▶ **Assignment**
Under this line are the records; write out word for word the part that begins at the line containing "2013北京马拉松前三甲" and ends at the line containing "ицы камней, земли, асфальта, песка, дорожных", and no more.

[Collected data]

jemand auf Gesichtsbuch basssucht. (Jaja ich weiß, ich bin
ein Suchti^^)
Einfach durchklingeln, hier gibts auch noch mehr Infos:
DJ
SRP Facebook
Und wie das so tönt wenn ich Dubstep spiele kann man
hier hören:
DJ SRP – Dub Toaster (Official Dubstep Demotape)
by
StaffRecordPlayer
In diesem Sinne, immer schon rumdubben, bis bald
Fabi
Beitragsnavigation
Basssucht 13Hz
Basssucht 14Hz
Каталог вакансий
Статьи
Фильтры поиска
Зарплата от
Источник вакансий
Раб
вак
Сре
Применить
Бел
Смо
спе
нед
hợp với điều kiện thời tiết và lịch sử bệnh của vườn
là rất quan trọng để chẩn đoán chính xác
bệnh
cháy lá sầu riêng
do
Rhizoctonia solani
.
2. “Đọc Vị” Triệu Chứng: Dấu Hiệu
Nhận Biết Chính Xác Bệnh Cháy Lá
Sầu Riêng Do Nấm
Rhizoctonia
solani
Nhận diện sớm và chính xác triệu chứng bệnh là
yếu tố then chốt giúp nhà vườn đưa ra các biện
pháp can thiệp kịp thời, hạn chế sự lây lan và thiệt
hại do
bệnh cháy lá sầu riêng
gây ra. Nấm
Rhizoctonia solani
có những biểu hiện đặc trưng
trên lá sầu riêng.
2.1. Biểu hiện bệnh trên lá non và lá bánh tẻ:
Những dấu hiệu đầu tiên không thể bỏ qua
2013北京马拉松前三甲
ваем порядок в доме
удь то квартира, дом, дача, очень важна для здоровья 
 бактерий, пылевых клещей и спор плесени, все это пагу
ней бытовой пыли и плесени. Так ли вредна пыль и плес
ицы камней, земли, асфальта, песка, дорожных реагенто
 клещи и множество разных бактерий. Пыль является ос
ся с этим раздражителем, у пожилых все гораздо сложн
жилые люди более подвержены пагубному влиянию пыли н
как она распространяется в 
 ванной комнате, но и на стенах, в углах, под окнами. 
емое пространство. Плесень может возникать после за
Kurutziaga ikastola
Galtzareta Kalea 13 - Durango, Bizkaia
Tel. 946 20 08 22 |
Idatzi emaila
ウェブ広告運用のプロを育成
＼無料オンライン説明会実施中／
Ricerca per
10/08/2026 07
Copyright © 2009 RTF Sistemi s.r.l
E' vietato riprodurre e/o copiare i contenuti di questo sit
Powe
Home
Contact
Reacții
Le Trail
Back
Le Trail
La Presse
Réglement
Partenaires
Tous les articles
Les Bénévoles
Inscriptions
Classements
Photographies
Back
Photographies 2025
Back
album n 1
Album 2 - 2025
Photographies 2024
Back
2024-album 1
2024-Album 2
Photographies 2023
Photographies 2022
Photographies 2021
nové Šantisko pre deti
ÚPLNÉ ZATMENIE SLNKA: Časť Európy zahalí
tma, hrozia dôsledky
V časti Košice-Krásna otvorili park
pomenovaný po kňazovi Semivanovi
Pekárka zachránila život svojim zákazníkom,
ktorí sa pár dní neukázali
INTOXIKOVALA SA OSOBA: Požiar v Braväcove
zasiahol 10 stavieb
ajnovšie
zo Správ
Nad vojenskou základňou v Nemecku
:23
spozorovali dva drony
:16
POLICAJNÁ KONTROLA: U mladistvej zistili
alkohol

* * *

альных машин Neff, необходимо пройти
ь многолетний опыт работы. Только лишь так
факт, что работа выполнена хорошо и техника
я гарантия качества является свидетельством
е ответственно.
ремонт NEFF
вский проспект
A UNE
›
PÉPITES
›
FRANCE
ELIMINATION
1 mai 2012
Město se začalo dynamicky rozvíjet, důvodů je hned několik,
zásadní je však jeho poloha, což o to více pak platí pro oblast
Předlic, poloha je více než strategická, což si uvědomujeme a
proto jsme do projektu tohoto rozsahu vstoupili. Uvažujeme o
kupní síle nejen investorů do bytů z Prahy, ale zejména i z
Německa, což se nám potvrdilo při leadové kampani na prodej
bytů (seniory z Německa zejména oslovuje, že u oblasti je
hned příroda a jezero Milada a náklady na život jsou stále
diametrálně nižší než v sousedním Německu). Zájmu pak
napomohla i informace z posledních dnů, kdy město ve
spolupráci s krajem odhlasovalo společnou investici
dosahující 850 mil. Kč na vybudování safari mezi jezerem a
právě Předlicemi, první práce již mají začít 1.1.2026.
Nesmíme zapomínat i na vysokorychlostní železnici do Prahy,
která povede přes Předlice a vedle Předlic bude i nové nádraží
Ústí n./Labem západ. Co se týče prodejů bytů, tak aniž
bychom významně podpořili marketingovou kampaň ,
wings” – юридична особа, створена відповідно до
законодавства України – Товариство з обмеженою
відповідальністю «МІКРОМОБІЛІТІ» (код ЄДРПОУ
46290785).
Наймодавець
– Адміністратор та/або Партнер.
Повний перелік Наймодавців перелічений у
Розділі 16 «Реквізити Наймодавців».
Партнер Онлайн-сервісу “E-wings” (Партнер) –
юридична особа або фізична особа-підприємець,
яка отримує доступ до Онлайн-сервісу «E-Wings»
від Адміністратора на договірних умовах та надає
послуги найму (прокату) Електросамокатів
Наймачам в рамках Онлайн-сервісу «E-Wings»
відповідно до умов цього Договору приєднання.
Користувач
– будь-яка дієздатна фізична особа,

* * *

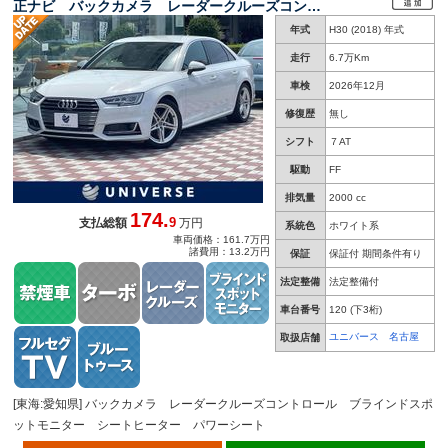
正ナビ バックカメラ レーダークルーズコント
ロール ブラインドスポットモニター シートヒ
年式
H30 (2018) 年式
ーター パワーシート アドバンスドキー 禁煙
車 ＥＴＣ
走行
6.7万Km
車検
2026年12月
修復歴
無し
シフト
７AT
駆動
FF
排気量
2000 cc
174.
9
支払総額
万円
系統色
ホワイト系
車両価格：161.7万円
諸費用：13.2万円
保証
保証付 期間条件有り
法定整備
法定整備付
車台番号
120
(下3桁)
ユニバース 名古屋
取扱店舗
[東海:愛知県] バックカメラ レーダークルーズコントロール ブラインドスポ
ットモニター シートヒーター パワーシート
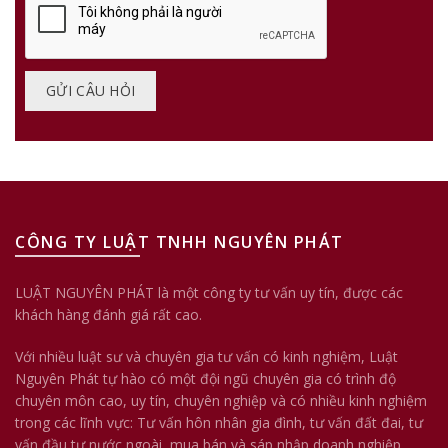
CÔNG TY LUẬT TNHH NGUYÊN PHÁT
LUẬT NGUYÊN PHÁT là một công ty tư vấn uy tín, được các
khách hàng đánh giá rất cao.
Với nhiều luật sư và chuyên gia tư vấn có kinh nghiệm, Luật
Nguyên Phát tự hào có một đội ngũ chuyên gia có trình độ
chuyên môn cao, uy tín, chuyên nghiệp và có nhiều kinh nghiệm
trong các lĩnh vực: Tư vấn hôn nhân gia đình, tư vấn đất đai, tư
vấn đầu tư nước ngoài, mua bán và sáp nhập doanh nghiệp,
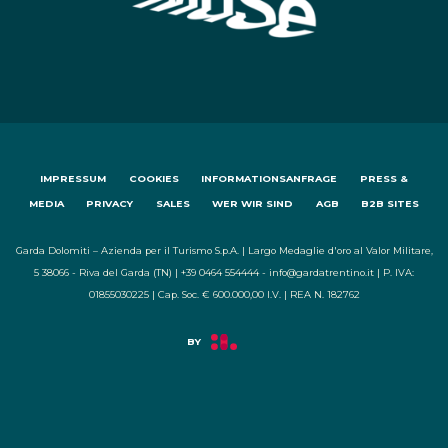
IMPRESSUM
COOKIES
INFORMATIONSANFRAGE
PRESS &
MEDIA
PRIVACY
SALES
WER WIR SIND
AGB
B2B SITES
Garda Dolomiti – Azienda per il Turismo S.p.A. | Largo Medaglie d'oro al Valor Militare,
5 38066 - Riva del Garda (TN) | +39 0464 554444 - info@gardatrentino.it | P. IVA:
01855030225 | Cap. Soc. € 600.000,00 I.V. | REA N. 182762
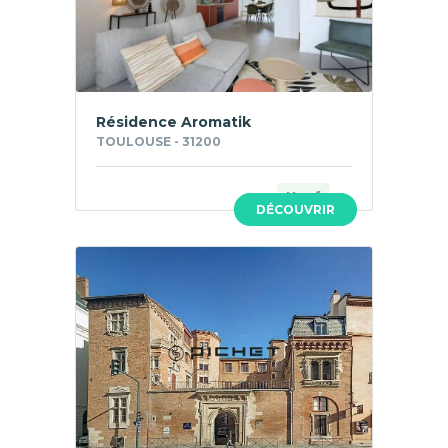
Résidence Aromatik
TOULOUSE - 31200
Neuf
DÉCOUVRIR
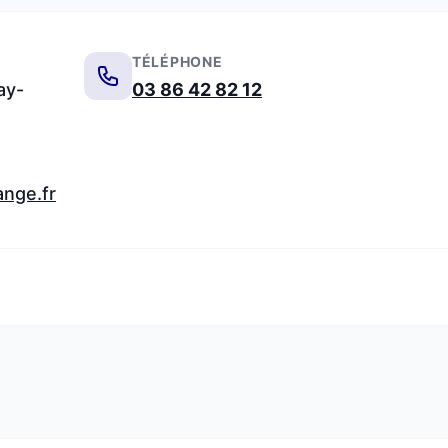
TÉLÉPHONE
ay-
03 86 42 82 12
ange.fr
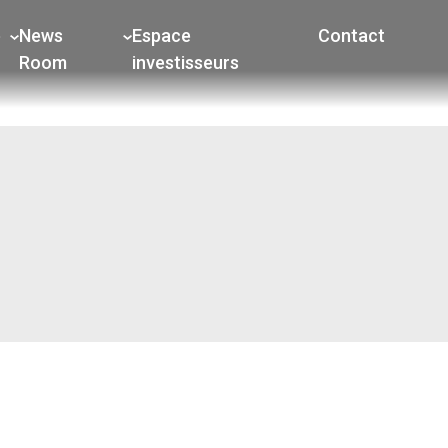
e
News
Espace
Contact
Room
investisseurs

▶ **Task answer**
2013北京马拉松前三甲
ваем порядок в доме
удь то квартира, дом, дача, очень важна для здоровья 
 бактерий, пылевых клещей и спор плесени, все это пагу
ней бытовой пыли и плесени. Так ли вредна пыль и плес
ицы камней, земли, асфальта, песка, дорожных реагенто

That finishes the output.